Often it starts with a call for help. A family member, a caretaker or even a stranger dials 911 seeking paramedics to treat someone in a psychiatric crisis. But when there’s a threat of violence, the first responders are usually police, and what started as a call for help can quickly turn deadly for a person with a treatable illness.
The first case is Errol Chang, whose family needed help getting him to the hospital as he turned increasingly paranoid, so they called the police. CIT-trained officers responded.
A series of escalations led Chang to barricade himself inside the house. The Daly City SWAT team arrived with assault rifles and an armored car.
According to the DA review, police were worried Chang might find a .22-caliber rifle and ammunition hidden separately in the house. The SWAT team held their assault rifles trained on the house and took cover behind the armored car.
So there we have the key fact - there's a chance, however slim, that a man (who ultimately had a knife) might have a rifle, so they operate as if he does have the rifle. They breach the house eventually, Chang stabs an officer in the arm, and gets shot 8 times.

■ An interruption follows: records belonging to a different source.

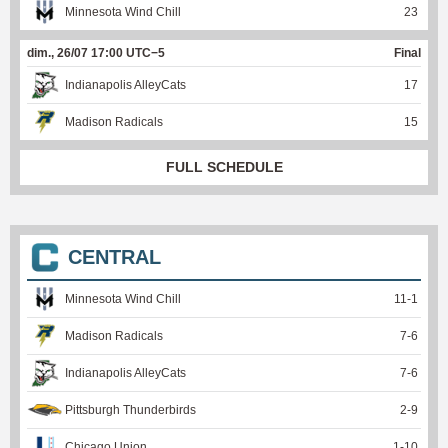
Minnesota Wind Chill
23
dim., 26/07 17:00 UTC−5
Final
Indianapolis AlleyCats
17
Madison Radicals
15
FULL SCHEDULE
CENTRAL
Minnesota Wind Chill
11
-
1
Madison Radicals
7
-
6
Indianapolis AlleyCats
7
-
6
Pittsburgh Thunderbirds
2
-
9
Chicago Union
1
-
10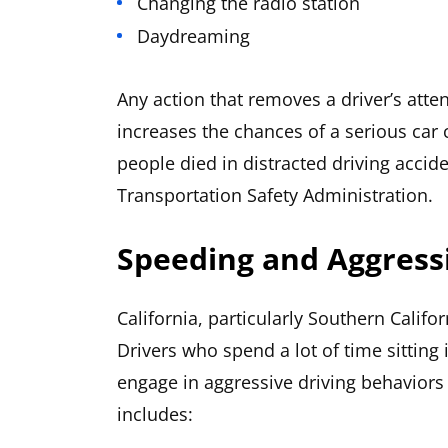
Changing the radio station
Daydreaming
Any action that removes a driver’s atten
increases the chances of a serious car c
people died in distracted driving accid
Transportation Safety Administration.
Speeding and Aggressi
California, particularly Southern Califor
Drivers who spend a lot of time sitting 
engage in aggressive driving behaviors
includes: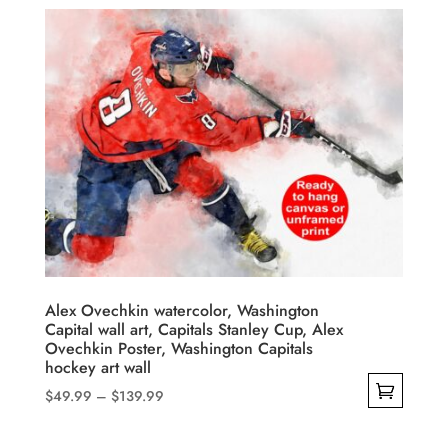
$49.99
product
through
has
$139.99
multiple
variants.
The
options
may
be
chosen
on
the
product
Alex Ovechkin watercolor, Washington
Capital wall art, Capitals Stanley Cup, Alex
page
Ovechkin Poster, Washington Capitals
hockey art wall
Price
$
49.99
–
$
139.99
range:
This
$49.99
product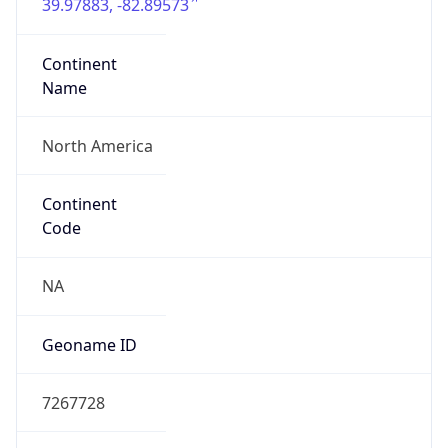
39.97883, -82.89573
Continent
Name
North America
Continent
Code
NA
Geoname ID
7267728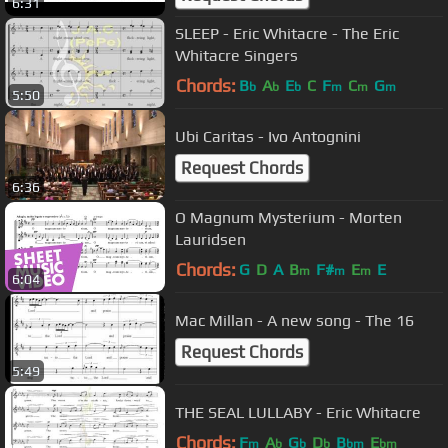
6:31
SLEEP - Eric Whitacre - The Eric
Whitacre Singers
Chords:
B
A
E
C
F
C
G
b
b
b
m
m
m
5:50
Ubi Caritas - Ivo Antognini
Request Chords
6:36
O Magnum Mysterium - Morten
Lauridsen
Chords:
G
D
A
B
F#
E
E
m
m
m
6:04
Mac Millan - A new song - The 16
Request Chords
5:49
THE SEAL LULLABY - Eric Whitacre
Chords:
F
A
G
D
B
E
m
b
b
b
bm
bm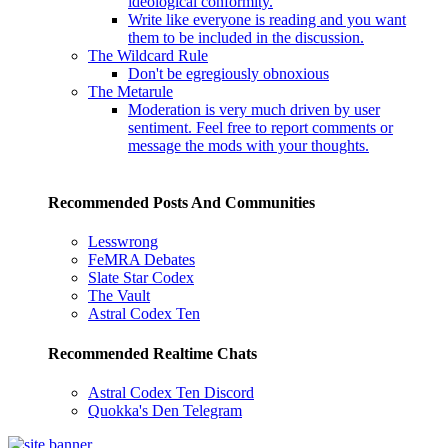
ideological conformity.
Write like everyone is reading and you want
them to be included in the discussion.
The Wildcard Rule
Don't be egregiously obnoxious
The Metarule
Moderation is very much driven by user
sentiment. Feel free to report comments or
message the mods with your thoughts.
Recommended Posts And Communities
Lesswrong
FeMRA Debates
Slate Star Codex
The Vault
Astral Codex Ten
Recommended Realtime Chats
Astral Codex Ten Discord
Quokka's Den Telegram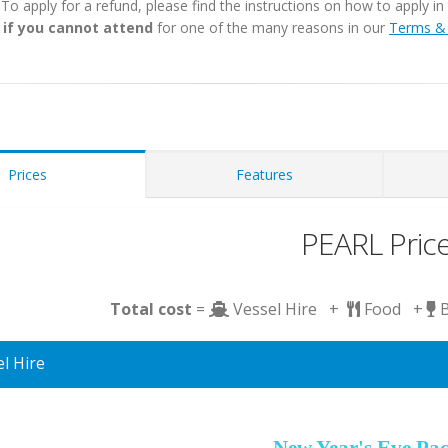
. To apply for a refund, please find the instructions on how to apply 
 if you cannot attend
for one of the many reasons in our
Terms & 
Prices
Features
PEARL Pric
Total cost
=
Vessel Hire +
Food +
l Hire
New Year's Eve Pa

Yanira Serrano-Garcia wasn't taking her medication for schizophrenia. Teresa Sheehan had stopped taking her medication too (she survived being shot). The piece then moves into looking at this question:
Here’s the question before the court: If police know they are dealing with a person with mental illness, and they use confrontational tactics that can agitate the person, are they violating the Americans with Disabilities Act?
I urge you to go read the whole report, look at the long chart of police shootings, and their discussion of the Memphis Model and its deployment in San Francisco. This is a great piece of reporting and needs a wide audience.